Updated

Police on Thursday found a human head inside a plastic bag dumped outside the main entrance of City Hall in this Pacific resort, a day after authorities discovered a decapitated body.

It was the fourth head found this year in Acapulco, where drug gangs have been battling each other and police for control of the local market and the resort's strategic location for smuggling drugs up the coast and into the United States.

Attached to the bag found Thursday was a note that read, "Lazcano, so that you keep sending me more idiots from GAFE," the Spanish acronym for the Special Forces Unit of the Mexican Army, which investigates drug trafficking, said police investigator Guillermo Rios Ramirez.

CountryWatch: Mexico

Lazcano is a surname and police were investigating for whom the note was intended.

The note was signed with the letter "Z," which authorities said was an attempt to link the killing to "Las Zetas," a group of former elite Mexican soldiers who now work for the Gulf drug cartel.

Authorities were investigating whether the head belonged to a decapitated body found Wednesday with the letter "Z" carved into the chest. The feet and hands were bound and the body appeared to have been dragged by a car down one of the city's main avenues.

The body was found outside the home of city employee Maria Teresa Ascencio Villasenor, a close ally of Mayor Felix Salgado. Ascencio and four of her relatives were injured May 10 when assailants launched a grenade near her home.
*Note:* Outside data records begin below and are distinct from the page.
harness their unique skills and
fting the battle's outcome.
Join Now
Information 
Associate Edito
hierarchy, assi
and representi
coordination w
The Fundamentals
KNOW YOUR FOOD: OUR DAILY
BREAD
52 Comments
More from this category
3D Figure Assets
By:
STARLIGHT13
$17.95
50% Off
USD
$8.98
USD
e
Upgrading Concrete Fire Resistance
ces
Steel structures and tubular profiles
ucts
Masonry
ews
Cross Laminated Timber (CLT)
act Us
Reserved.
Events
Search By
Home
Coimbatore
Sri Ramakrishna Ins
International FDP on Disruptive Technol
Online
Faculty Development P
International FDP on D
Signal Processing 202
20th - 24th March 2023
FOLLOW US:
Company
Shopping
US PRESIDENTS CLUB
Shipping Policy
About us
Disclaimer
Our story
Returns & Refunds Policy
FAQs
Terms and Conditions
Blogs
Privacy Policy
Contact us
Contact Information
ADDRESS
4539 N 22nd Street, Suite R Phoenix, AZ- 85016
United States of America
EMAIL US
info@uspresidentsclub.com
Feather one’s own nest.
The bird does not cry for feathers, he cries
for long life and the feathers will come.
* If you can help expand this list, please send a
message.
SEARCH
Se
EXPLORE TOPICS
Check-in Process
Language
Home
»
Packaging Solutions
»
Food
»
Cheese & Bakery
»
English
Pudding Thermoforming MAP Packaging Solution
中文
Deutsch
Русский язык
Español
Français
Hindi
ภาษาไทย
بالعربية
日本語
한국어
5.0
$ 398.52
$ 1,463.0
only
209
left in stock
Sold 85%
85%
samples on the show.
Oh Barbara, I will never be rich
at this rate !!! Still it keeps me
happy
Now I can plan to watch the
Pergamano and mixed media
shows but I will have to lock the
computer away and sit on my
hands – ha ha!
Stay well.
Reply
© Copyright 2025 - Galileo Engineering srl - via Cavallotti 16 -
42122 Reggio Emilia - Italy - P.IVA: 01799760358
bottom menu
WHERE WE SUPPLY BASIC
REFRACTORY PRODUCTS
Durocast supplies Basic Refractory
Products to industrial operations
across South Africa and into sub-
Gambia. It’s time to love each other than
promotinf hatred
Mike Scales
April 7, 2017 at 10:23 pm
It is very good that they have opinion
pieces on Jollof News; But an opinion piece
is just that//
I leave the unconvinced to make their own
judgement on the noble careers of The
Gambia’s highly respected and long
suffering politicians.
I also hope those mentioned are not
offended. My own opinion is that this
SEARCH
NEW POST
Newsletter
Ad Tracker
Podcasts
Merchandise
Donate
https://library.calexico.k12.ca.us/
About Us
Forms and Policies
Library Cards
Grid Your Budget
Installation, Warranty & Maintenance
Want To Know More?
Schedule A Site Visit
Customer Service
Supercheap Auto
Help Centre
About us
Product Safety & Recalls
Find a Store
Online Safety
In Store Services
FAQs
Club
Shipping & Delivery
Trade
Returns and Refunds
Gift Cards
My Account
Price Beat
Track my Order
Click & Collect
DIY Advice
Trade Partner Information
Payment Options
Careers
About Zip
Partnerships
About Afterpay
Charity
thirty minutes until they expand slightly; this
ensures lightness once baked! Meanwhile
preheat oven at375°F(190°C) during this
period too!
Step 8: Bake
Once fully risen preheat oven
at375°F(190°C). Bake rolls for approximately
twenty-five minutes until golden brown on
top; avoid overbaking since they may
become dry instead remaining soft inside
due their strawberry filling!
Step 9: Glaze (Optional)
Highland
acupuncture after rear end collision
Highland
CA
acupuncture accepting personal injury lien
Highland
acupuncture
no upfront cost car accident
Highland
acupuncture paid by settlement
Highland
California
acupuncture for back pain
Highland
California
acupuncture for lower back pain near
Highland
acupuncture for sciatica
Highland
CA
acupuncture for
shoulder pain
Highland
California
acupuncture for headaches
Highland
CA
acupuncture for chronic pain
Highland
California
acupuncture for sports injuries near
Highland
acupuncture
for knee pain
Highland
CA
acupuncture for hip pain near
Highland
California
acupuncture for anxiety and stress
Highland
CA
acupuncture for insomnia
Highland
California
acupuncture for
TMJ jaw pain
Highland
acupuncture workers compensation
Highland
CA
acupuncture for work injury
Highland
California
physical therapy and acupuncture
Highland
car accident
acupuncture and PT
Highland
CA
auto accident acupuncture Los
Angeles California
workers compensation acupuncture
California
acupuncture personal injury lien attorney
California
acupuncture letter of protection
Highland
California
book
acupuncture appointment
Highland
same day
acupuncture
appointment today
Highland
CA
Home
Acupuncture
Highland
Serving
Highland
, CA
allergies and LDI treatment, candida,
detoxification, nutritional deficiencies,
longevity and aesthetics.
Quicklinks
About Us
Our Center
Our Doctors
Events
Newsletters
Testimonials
Neither the head nor body have been identified.

Salgado called the action of leaving the head "an act of provocation" aimed at forcing him out of the office he has held for only eight months.

Earlier this month, a severed human head washed up on the beach in the heart of Acapulco's tourist zone; the man's identity and how he was killed have not yet been determined.

In April, suspected drug hit men in Acapulco decapitated two police officers who had participated in a shootout with traffickers and left the severed heads at the scene with a note saying: "So that you learn some respect."